So here we are again. Had an ectopic in may 2010. Big thanks to this board for all the help provided at that time. And i feel for everyone who is going through a loss.
Currently found out friday that we had a missed mc at 9 wk 3 days. Had a feeling something was off. Didn't feel I was gaining any wt and was starting to feel better. Less nausea and fatigue. Previously had a heartbeat at 6 weeks. Was a little concerned then because np said the gest sac was larger than it should be for size of baby. But she didn't seem concerned.
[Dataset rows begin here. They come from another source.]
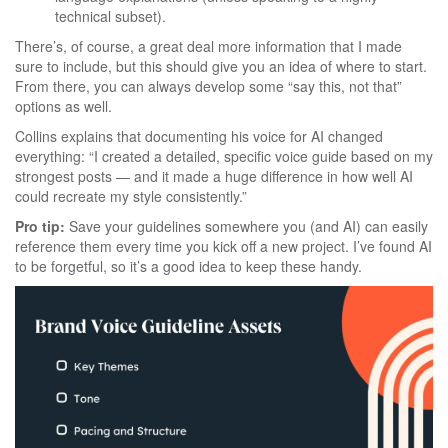
technical subset).
There’s, of course, a great deal more information that I made
sure to include, but this should give you an idea of where to start.
From there, you can always develop some “say this, not that”
options as well.
Collins explains that documenting his voice for AI changed
everything: “I created a detailed, specific voice guide based on my
strongest posts — and it made a huge difference in how well AI
could recreate my style consistently.”
Pro tip:
Save your guidelines somewhere you (and AI) can easily
reference them every time you kick off a new project. I’ve found AI
to be forgetful, so it’s a good idea to keep these handy.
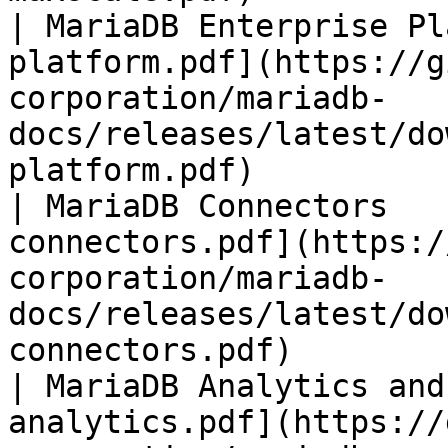
| MariaDB Enterprise Pl
platform.pdf](https://g
corporation/mariadb-
docs/releases/latest/do
platform.pdf)          
| MariaDB Connectors   
connectors.pdf](https:/
corporation/mariadb-
docs/releases/latest/do
connectors.pdf)        
| MariaDB Analytics and
analytics.pdf](https://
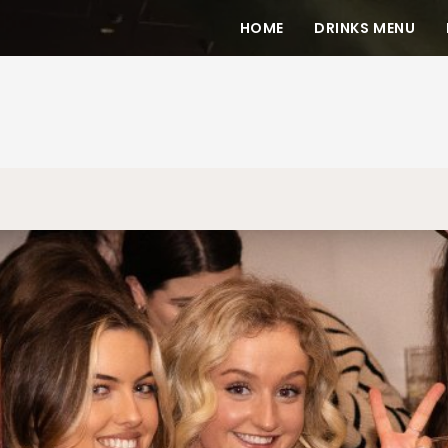
HOME
DRINKS MENU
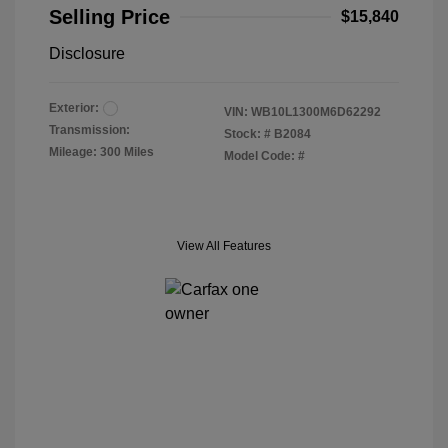
Selling Price
$15,840
Disclosure
Exterior:
VIN:
WB10L1300M6D62292
Transmission:
Stock: #
B2084
Mileage: 300 Miles
Model Code: #
View All Features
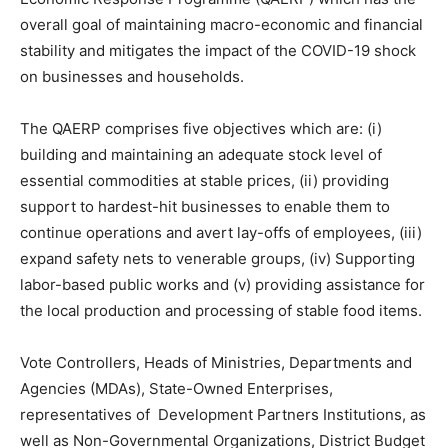
overall goal of maintaining macro-economic and financial
stability and mitigates the impact of the COVID-19 shock
on businesses and households.
The QAERP comprises five objectives which are: (i)
building and maintaining an adequate stock level of
essential commodities at stable prices, (ii) providing
support to hardest-hit businesses to enable them to
continue operations and avert lay-offs of employees, (iii)
expand safety nets to venerable groups, (iv) Supporting
labor-based public works and (v) providing assistance for
the local production and processing of stable food items.
Vote Controllers, Heads of Ministries, Departments and
Agencies (MDAs), State-Owned Enterprises,
representatives of Development Partners Institutions, as
well as Non-Governmental Organizations, District Budget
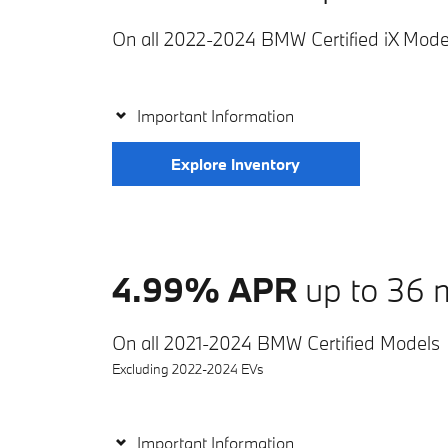
On all 2022-2024 BMW Certified iX Mode
Important Information
Explore Inventory
4.99% APR
up to 36 
On all 2021-2024 BMW Certified Models
Excluding 2022-2024 EVs
Important Information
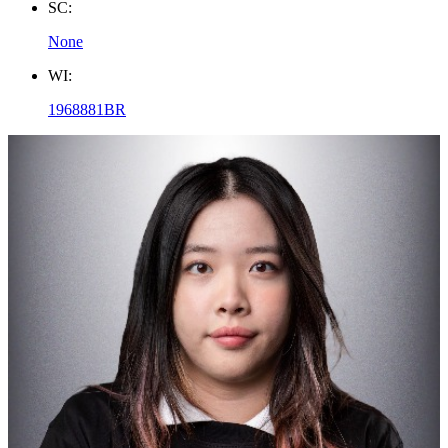
SC:
None
WI:
1968881BR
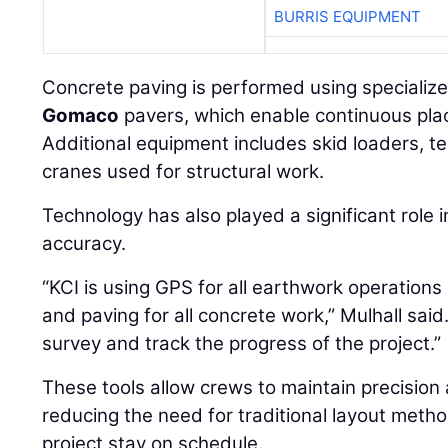
Concrete paving is performed using specializ
Gomaco
pavers, which enable continuous pl
Additional equipment includes skid loaders, t
cranes used for structural work.
Technology has also played a significant role 
accuracy.
“KCI is using GPS for all earthwork operations
and paving for all concrete work,” Mulhall said
survey and track the progress of the project.”
These tools allow crews to maintain precision
reducing the need for traditional layout metho
project stay on schedule.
Now I am devastated and confused. Md recommended d and c, but also said I could wait it out. I have read that sometimes drugs are an option, but this wasn't offered to me. I know this has been discussed before, but I would appreciate you sharing your experiences - the good, bad, and ugly.
Thanks!
Re: Devistated and confused - advise please
I had a missed miscarriage (blighted ovum) and was given the option to wait or have a D&C. I chose to wait so that I could go through the process in the privacy and comfort of my home. I also wanted to avoid a medical procedure with risks. After finding out that my pregnancy had failed, I waited about 2 weeks for my body to begin the process. It was unpleasant, painful, and graphic. When checked by my doctor, she found that I had not completed the process naturally and she prescribed me cytotec to take at home. Four doses did the trick and I completed the process. Again, unpleasant, painful, and graphic. I did not need a D&C after the fact but some women who choose to go naturally end up needing one anyway. In the end, I preferred to experience the miscarriage at home with my husband nearby versus the medical procedure. Each person is different though and you need to think about your tolerance level and what will really work best for you. I wish you the very best as you make this horrible situational choice.
P.S. I think a lot of doctors avoid recommending/prescribing medication for this because it has a tendency to not work the first few doses and potentially may also lead to incomplete miscarriages. That is what my OB told me anyway. She gave it to me after my body had already begun the natural process so it was more of an aid to keep things going.
Thank you ladies so much for sharing. I am so sorry for your loss.
Was hoping to have started to miscarry on my own by now, but no such luck. I would ideally choose to miscarry naturally, but due to work and scheduled trainings, that could potentially be a disaster. I feel guilty that I am letting outside factors influence my decision. On the other hand, I am angry with my body for keeping this non viable baby around. Now that sounds even more harsh.